Trump appoints two new lawyers to defend him in impeachment case

Donald Trump, the former president of the United States, is making history as the country's first president to face two impeachment trials. Donald Trump announced on Sunday 31 January that he has hired two new lawyers to defend him in the impeachment trial scheduled for 9 February.
Tensions with the lawyers who were part of his legal team had risen following Trump's insistence on focusing defence arguments on the unsubstantiated theories of voter fraud he has been proclaiming since the presidential election on 3 November.
The US press claimed that five of his lawyers had thrown in the towel after disagreements over how to proceed with his defence.
Lawyers David Schoen and Bruce L. Castor will lead his defence in the impeachment trial for "instigating insurrection" before Congress.
Schoen, who has already worked with the former president and his advisers in the preparation of the process derived from the seizure of Congress by Trump supporters on January 6, said it is an "honour" to represent "the 45th president and the Constitution of the United States", while Castor defined it as a "privilege".
"Both agree that this impeachment is unconstitutional, as 45 senators ruled last week," a statement from the "Office of the 45th President" said.
Trump is accused of "inciting insurrection" by provoking the Capitol riots, which left the world shocked, seeing images as surreal as they were Dantesque.
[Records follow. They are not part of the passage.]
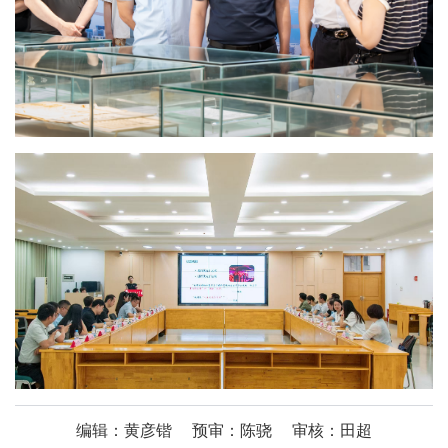
编辑：黄彦锴
预审：陈骁
审核：田超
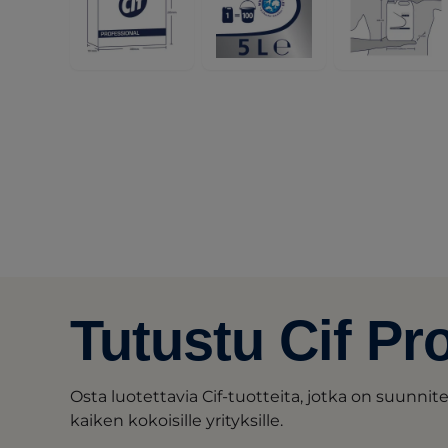
Tutustu Cif Pr
Osta luotettavia Cif-tuotteita, jotka on suunn
kaiken kokoisille yrityksille.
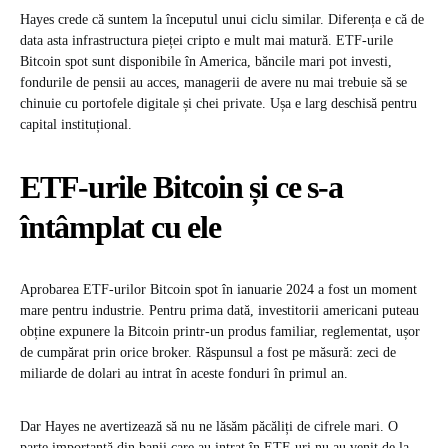
Hayes crede că suntem la începutul unui ciclu similar. Diferența e că de
data asta infrastructura pieței cripto e mult mai matură. ETF-urile
Bitcoin spot sunt disponibile în America, băncile mari pot investi,
fondurile de pensii au acces, managerii de avere nu mai trebuie să se
chinuie cu portofele digitale și chei private. Ușa e larg deschisă pentru
capital instituțional.
ETF-urile Bitcoin și ce s-a
întâmplat cu ele
Aprobarea ETF-urilor Bitcoin spot în ianuarie 2024 a fost un moment
mare pentru industrie. Pentru prima dată, investitorii americani puteau
obține expunere la Bitcoin printr-un produs familiar, reglementat, ușor
de cumpărat prin orice broker. Răspunsul a fost pe măsură: zeci de
miliarde de dolari au intrat în aceste fonduri în primul an.
Dar Hayes ne avertizează să nu ne lăsăm păcăliți de cifrele mari. O
parte importantă din banii care au intrat în ETF-uri nu au venit de la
While the process may no longer result in Trump's impeachment, Democrats hope it will lead to his disqualification from future political office.

The trial is not likely to have an easy resolution, as Trump has managed to completely divide the Republican party. Senator Mitt Romney of Utah, the only Republican to vote in favour of convicting the former president in his first impeachment trial, argued that the president had committed a crime and that the effort to try him even after he left office was a constitutional duty.
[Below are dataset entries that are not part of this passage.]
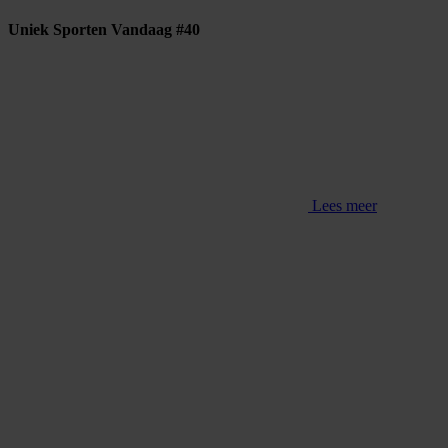
Uniek Sporten Vandaag #40
Lees meer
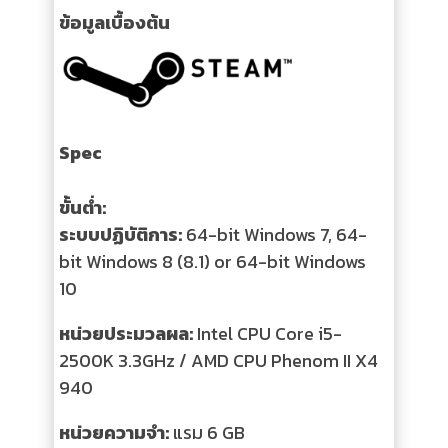
ข้อมูลเบื้องต้น
Spec
ขั้นต่ำ:
ระบบปฏิบัติการ:
64-bit Windows 7, 64-
bit Windows 8 (8.1) or 64-bit Windows
10
หน่วยประมวลผล:
Intel CPU Core i5-
2500K 3.3GHz / AMD CPU Phenom II X4
940
หน่วยความจำ:
แรม 6 GB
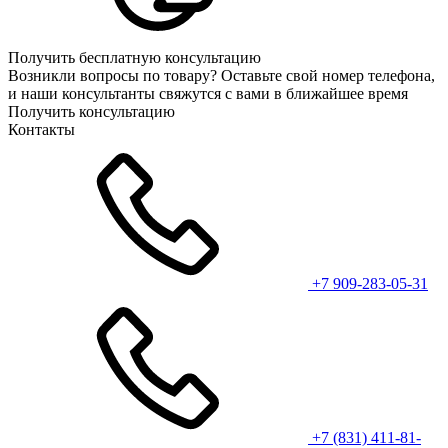
Получить бесплатную консультацию
Возникли вопросы по товару? Оставьте свой номер телефона,
и наши консультанты свяжутся с вами в ближайшее время
Получить консультацию
Контакты
+7 909-283-05-31
+7 (831) 411-81-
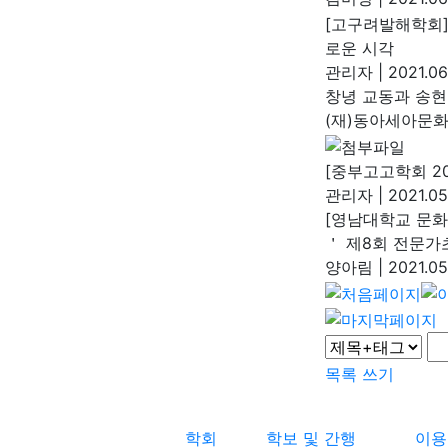
[고구려발해학회]
로운 시각
관리자
|
2021.06
창녕 교동과 송현
(재)동아세아문
[중부고고학회 2
관리자
|
2021.05
[영남대학교 문화
＇ 제8회 전문
양아림
|
2021.05
목록
쓰기
학회
학보 및 간행
이용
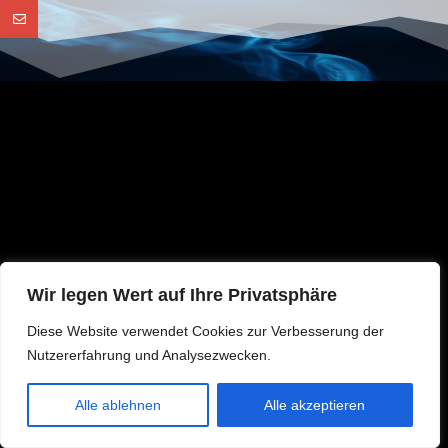
Wir legen Wert auf Ihre Privatsphäre
Diese Website verwendet Cookies zur Verbesserung der
Nutzererfahrung und Analysezwecken.
DE
Alle ablehnen
Alle akzeptieren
Trump wanted his lawyers to continue arguing the case for massive fraud in the presidential election that led to the Democratic presidential victory, rather than focusing on the legality of prosecuting a president who is no longer in office, CNN reported, saying the former president was reluctant to discuss the issue.
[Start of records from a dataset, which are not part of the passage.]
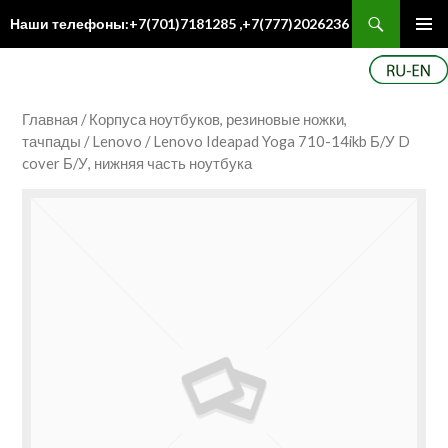
Поиск
Наши телефоны:+7(701)7181285 ,+7(777)2026236
ПЕРЕЙТИ
Осн
К
ме
СОДЕРЖИМОМУ
Главная
/
Корпуса ноутбуков, резиновые ножки,
тачпады
/
Lenovo
/ Lenovo Ideapad Yoga 710-14ikb Б/У D
cover Б/У, нижняя часть ноутбука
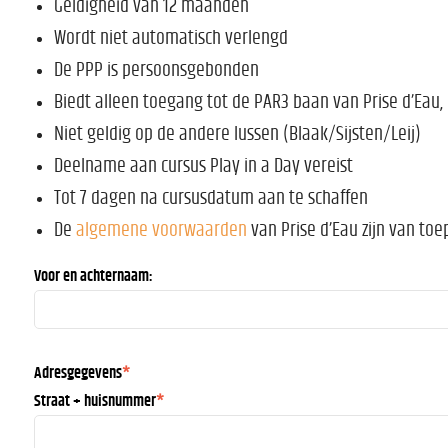
Geldigheid van 12 maanden
Wordt niet automatisch verlengd
De PPP is persoonsgebonden
Biedt alleen toegang tot de PAR3 baan van Prise d’Eau,
Niet geldig op de andere lussen (Blaak/Sijsten/Leij)
Deelname aan cursus Play in a Day vereist
Tot 7 dagen na cursusdatum aan te schaffen
De
algemene voorwaarden
van Prise d’Eau zijn van toe
Voor en achternaam:
Adresgegevens
*
Straat + huisnummer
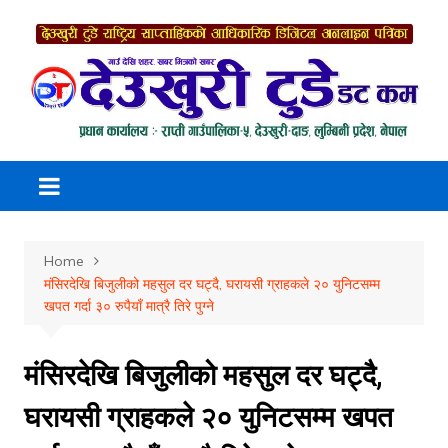
Skip
to
content
Home
मंसिरदेखि बिजुलीको महसुल दर घट्दै, घरायसी ग्राहकले २० युनिटसम्म
खपत गर्दा ३० रुपैयाँ मात्रै तिरे पुग्ने
मंसिरदेखि बिजुलीको महसुल दर घट्दै,
घरायसी ग्राहकले २० युनिटसम्म खपत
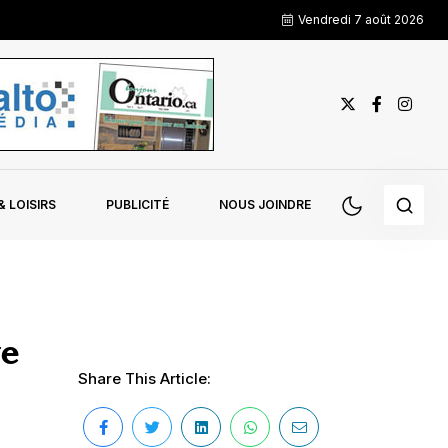
Vendredi 7 août 2026
 LOISIRS
PUBLICITÉ
NOUS JOINDRE
ve
Share This Article:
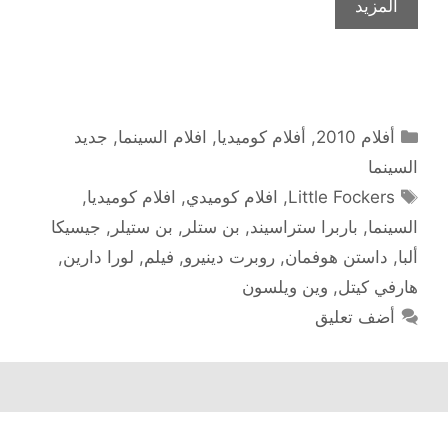
المزيد
التصنيفات
أفلام 2010
,
أفلام كوميديا
,
افلام السينما
,
جديد
السينما
الوسوم
Little Fockers
,
افلام كوميدي
,
افلام كوميديا
,
السينما
,
باربرا ستراسيند
,
بن ستلر
,
بن ستيلر
,
جيسيكا
ألبا
,
داستن هوفمان
,
روبرت دينيرو
,
فيلم
,
لورا دارين
,
هارفي كيتل
,
وين ويلسون
أضف تعليق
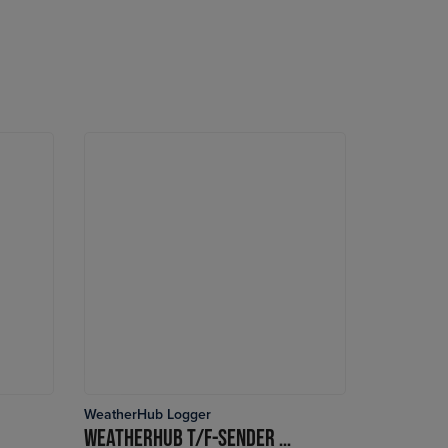
WeatherHub Logger
LÆS MERE
WEATHERHUB T/F-SENDER PROFI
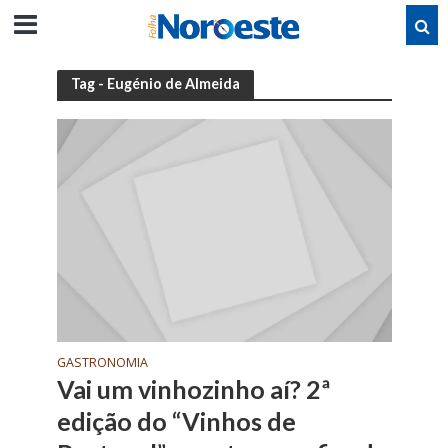
Tag - Eugénio de Almeida
GASTRONOMIA
Vai um vinhozinho aí? 2ª
edição do “Vinhos de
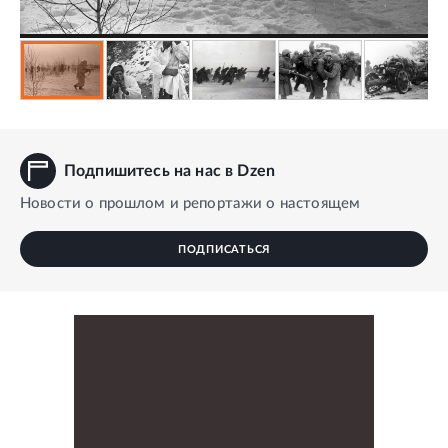
Подпишитесь на нас в Dzen
Новости о прошлом и репортажи о настоящем
ПОДПИСАТЬСЯ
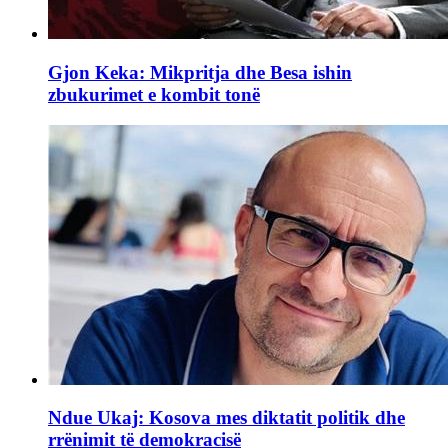
Gjon Keka: Mikpritja dhe Besa ishin
zbukurimet e kombit tonë
Ndue Ukaj: Kosova mes diktatit politik dhe
rrënimit të demokracisë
This trial presents itself as an opportunity for the Republican party to disassociate itself from Trump's policies and return to a more conservative path. But the division within the party seems insurmountable, Trump has caused a wound, which does not seem to be easily healed, and a large part of the party has become radicalised. The impeachment will mark the way forward for the Republican party, which will have to decide which position will predominate, whether that of radicalism - the tactic it has followed until now - or return to the path of a more conservative, and therefore less provocative, narrative.